__Data extract__.

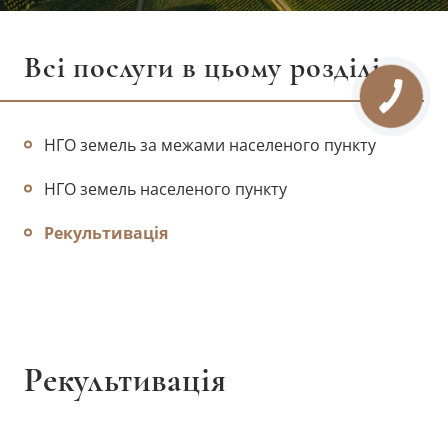
Всі послуги в цьому розділі
НГО земель за межами населеного пункту
НГО земель населеного пункту
Рекультивація
Рекультивація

__Task goal__.
The answer is a count and nothing more: lines above that contain "пункту".

__Reply to the exercise__.
2